The optimal block size is typically the default, but varies with the applications. To create a database with a different Oracle block size, add the following line to the initsid.ora file:
db_block_size=new_block_size
To take full advantage of raw devices, adjust the size of the Oracle8 buffer cache and, if memory is limited, the LINUX buffer cache.
The LINUX buffer cache is provided by the operating system. It holds blocks of data in memory while they are being transferred from memory to disk, or vice versa.
The Oracle8 buffer cache is the area in memory that stores the Oracle database buffers. Since Oracle8 can use raw devices, it does not need to use the LINUX buffer cache.
When moving to raw devices, increase the size of the Oracle8 buffer cache. If the amount of memory on the system is limited, make a corresponding decrease in the LINUX buffer cache size.
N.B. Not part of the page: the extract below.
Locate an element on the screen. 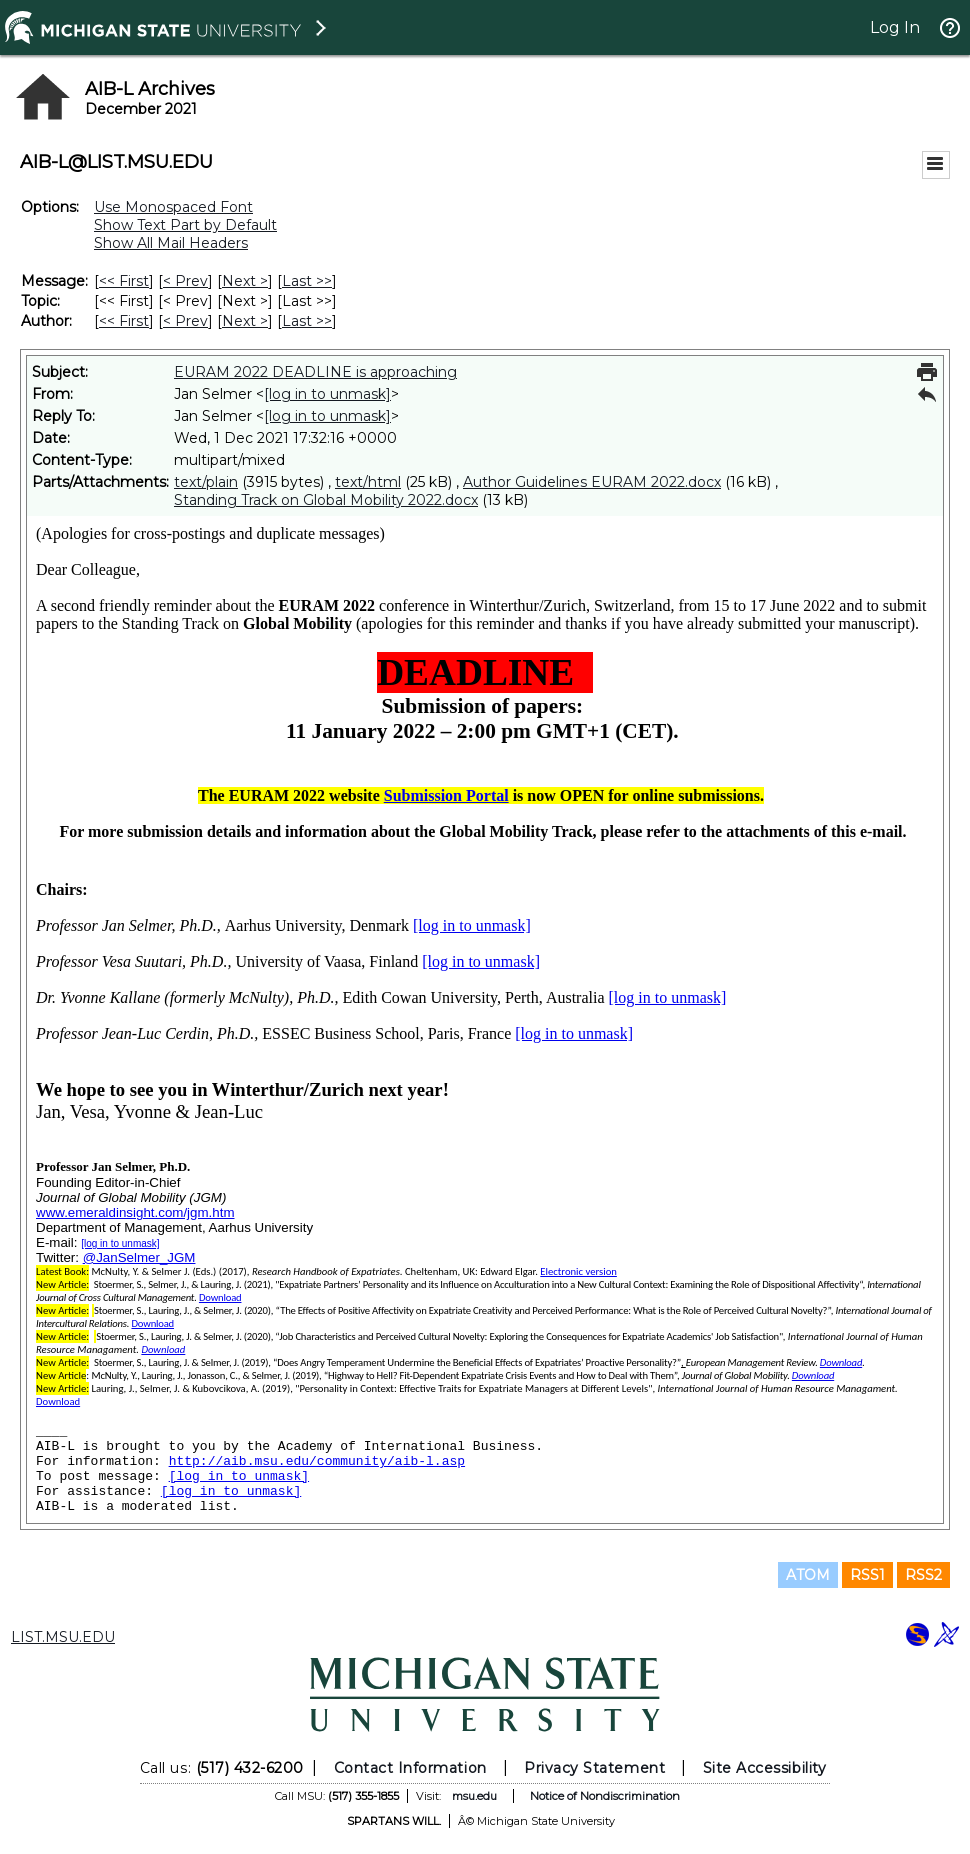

The LINUX command vmstat may help you determine which buffer caches should be increased or decreased.
This section describes the trace (or dump) and alert files the Oracle Server creates to diagnose and resolve operating problems.
The format of a trace file name is processname_sid_pid.trc, where:
A sample trace file name is lgwr_TEST_1237.trc.
The alert_sid.log file is associated with a database and is located in the directory specified by the initsid.ora parameter BACKGROUND_DUMP_DEST. The default value is $ORACLE_HOME/rdbms/log.